As expected, our Cinebench R20 scores are slightly better when using the DeepCool tower. However, activating Precision Boost Overdrive actually lowers the multi-core score compared to just running the R5 3600 in default mode. The single-core score is still higher, but as with all single-core scores, the difference is negligible. This is all well and good since temperatures are less of an issue in single-core loads.
3DMark Time Spy CPU Score
Futuremark’s popular benchmarking software 3DMark is mainly intended for evaluating gaming graphics performance. Consequently, GPU performance weighs heavily into the total scores. However, the DX12 Time Spy test also contains a separate CPU score, which is what we’re looking at here.
The improved cooler increases the score ever so slightly, but yet again, activating PBO reduces the score by a very small amount. It’s worth mentioning that, to our understanding, Precision Boost Overdrive does not push the clocks beyond the rated maximum boost specs. It only adds current to improve the CPU’s “boost potential” in cases when such potential is available. Consequently, this “boost potential” is lower when the CPU is already sufficiently cooled. We’re nevertheless surprised to see a consistent (if slight) performance drop when PBO is activated.
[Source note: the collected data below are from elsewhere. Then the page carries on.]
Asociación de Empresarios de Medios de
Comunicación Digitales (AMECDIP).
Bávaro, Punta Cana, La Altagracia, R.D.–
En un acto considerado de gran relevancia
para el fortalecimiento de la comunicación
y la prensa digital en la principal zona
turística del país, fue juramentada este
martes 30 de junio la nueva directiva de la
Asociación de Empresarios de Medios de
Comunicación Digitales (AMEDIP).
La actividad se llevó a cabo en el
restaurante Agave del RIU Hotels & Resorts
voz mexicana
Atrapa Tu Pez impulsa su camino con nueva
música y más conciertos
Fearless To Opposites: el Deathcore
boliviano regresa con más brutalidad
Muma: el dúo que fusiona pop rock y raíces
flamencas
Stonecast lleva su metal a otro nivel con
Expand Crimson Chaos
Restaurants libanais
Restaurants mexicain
Gaming: Civilization 6 AI/Turn Times
CPU performance affects gaming in a number of ways, and it’s not just frame rates at resolutions lower than 1440p. Case in point is Civ 6 turn times, and there’s a built-in benchmark to measure those. Although it doesn’t look overly demanding, the game will tax your CPU heavily in the late stages of maps with many AI participants. In other words, a fast CPU will reduce your waiting time between turns.
In this test, PBO worked as intended by lowering the average turn times. There was quite a bit of fluctuation between runs, though, which is important to mention since it’s a rather short benchmarking sequence.
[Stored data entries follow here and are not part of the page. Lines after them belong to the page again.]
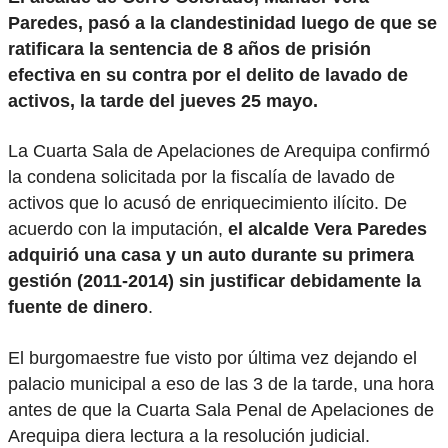
Paredes, pasó a la clandestinidad luego de que se
ratificara la sentencia de 8 años de prisión
efectiva en su contra por el delito de lavado de
activos, la tarde del jueves 25 mayo.
La Cuarta Sala de Apelaciones de Arequipa confirmó
la condena solicitada por la fiscalía de lavado de
activos que lo acusó de enriquecimiento ilícito. De
acuerdo con la imputación,
el alcalde Vera Paredes
adquirió una casa y un auto durante su primera
gestión (2011-2014) sin justificar debidamente la
fuente de dinero
.
El burgomaestre fue visto por última vez dejando el
palacio municipal a eso de las 3 de la tarde, una hora
antes de que la Cuarta Sala Penal de Apelaciones de
Arequipa diera lectura a la resolución judicial.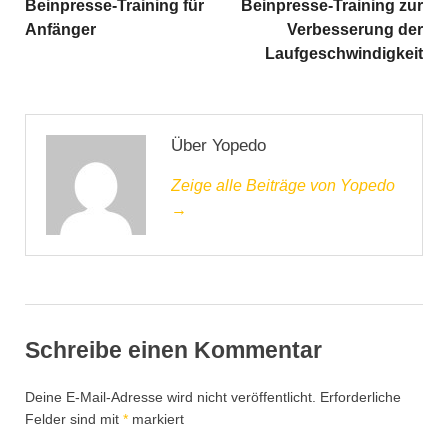
Beinpresse-Training für
Beinpresse-Training zur
Anfänger
Verbesserung der
Laufgeschwindigkeit
Über Yopedo
Zeige alle Beiträge von Yopedo
→
Schreibe einen Kommentar
Deine E-Mail-Adresse wird nicht veröffentlicht.
Erforderliche
Felder sind mit
*
markiert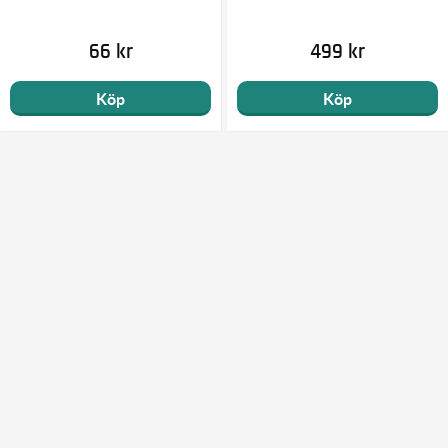
66 kr
499 kr
Köp
Köp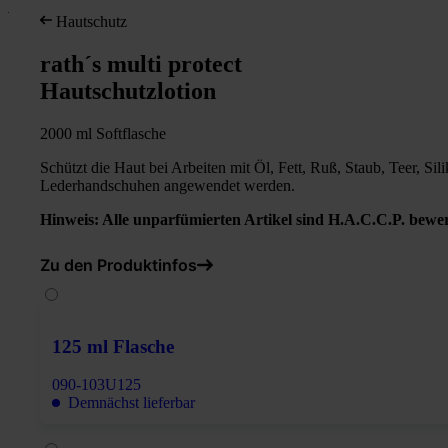
Hautschutz
rath´s multi protect
Hautschutzlotion
2000 ml Softflasche
Schützt die Haut bei Arbeiten mit Öl, Fett, Ruß, Staub, Teer, S
Lederhandschuhen angewendet werden.
Hinweis: Alle unparfümierten Artikel sind H.A.C.C.P. bewer
Zu den Produktinfos
125 ml Flasche
090-103U125
Demnächst lieferbar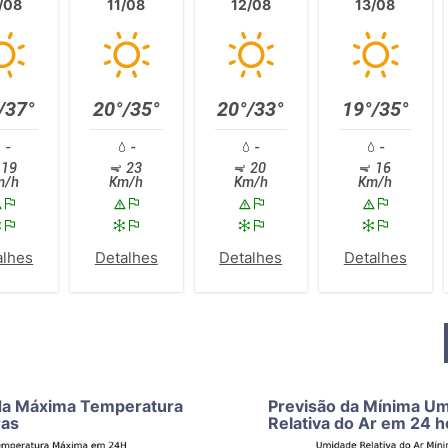
/08
11/08
12/08
13/08
/37°
20°/35°
20°/33°
19°/35°
-
-
-
-
19
23
20
16
m/h
Km/h
Km/h
Km/h
alhes
Detalhes
Detalhes
Detalhes
da Máxima Temperatura
Previsão da Mínima U
ras
Relativa do Ar em 24 h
Gaming Frame Rates: Grand Theft Auto 5 Benchmark
We’ll stick to games with an in-game benchmark for the purpose of CPU experiments. In GTA V, we just turned off V-Sync, set the resolution to 1080p (full-screen) and left the other settings as they were. So it’s not a particularly demanding situation for an Nvidia GTX 1080 Ti, which leaves room for the Ryzen 5 3600 CPU to shine …
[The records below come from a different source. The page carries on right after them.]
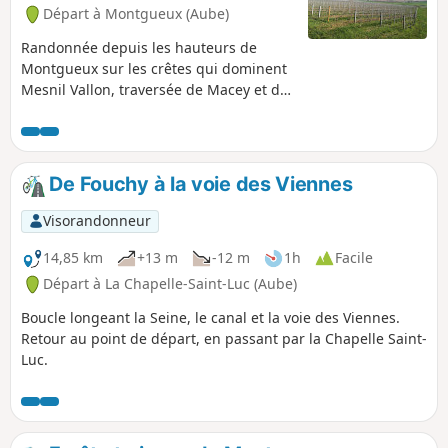
Départ à Montgueux (Aube)
Randonnée depuis les hauteurs de
Montgueux sur les crêtes qui dominent
Mesnil Vallon, traversée de Macey et de
sa forêt domaniale avec retour en
longeant les vignes qui dominent la
Grange au Rez avec vue plongeante sur
Troyes.
De Fouchy à la voie des Viennes
Visorandonneur
14,85 km
+13 m
-12 m
1h
Facile
Départ à La Chapelle-Saint-Luc (Aube)
Boucle longeant la Seine, le canal et la voie des Viennes.
Retour au point de départ, en passant par la Chapelle Saint-
Luc.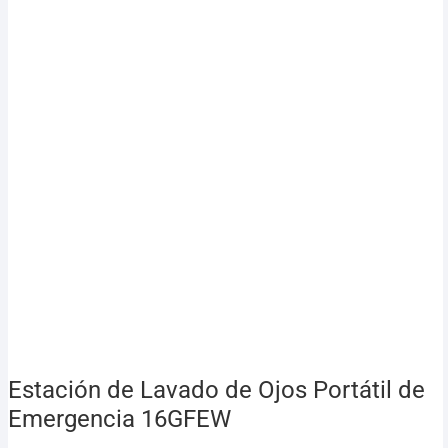
Estación de Lavado de Ojos Portátil de
Emergencia 16GFEW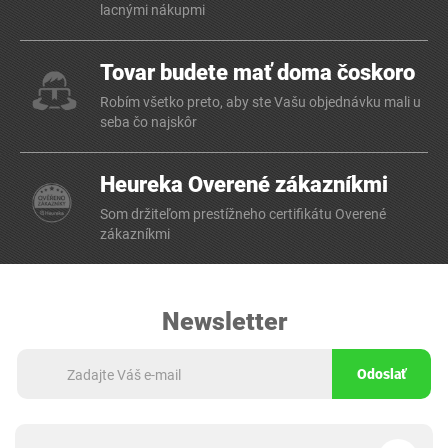
lacnými nákupmi
Tovar budete mať doma čoskoro
Robím všetko preto, aby ste Vašu objednávku mali u
seba čo najskôr
Heureka Overené zákazníkmi
Som držiteľom prestížneho certifikátu Overené
zákazníkmi
Newsletter
Odoslať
… and it did, once AMD’s Wraith Stealth cooler was left out of the equation. With the DeepCool tower cooler installed, GTA V frame rates improved by no less than 14% at the CPU’s default setting. At higher resolutions and settings it won’t be as pronounced, but it’s still a surprisingly large effect from just better cooling.
So, is upgrading the boxed Wraith Stealth cooler to something slightly better worth the effort and money? For gamers and other demanding users, the answer is most definitely yes. The sizzling temps during high loads with the Wraith Stealth are really all the reasons you need. In addition, you get a slight performance boost – without even touching the clocks manually.
For any sort of overclocking, it seems that replacing the boxed cooler is an absolute must. And you don’t need anything more sophisticated than a basic tower cooler such as this one to bring the temperatures down considerably.
It does make sense that AMD ships its more affordable mid-range CPUs with a small boxed cooler, and for most users it might be good enough. However, any mid-range gaming or workstation PC build based on the Ryzen 5 3600 will benefit from something better.
The price/performance calculation is, as of now, affected by the price difference compared to the Ryzen 5 3600X, which includes the slightly better Wraith Spire. But you will likely want to upgrade this one too, in which case it evens out.
Based on the above, it’s easy to recommend the DeepCool Gammaxx 400 because it’s affordable and does the job, even if the build quality can’t compete with a Noctua for three times the asking price. The actual performance benefit in relation to the CPU cost would probably also be questionable. For a high-end build with a corresponding budget, the story might be different.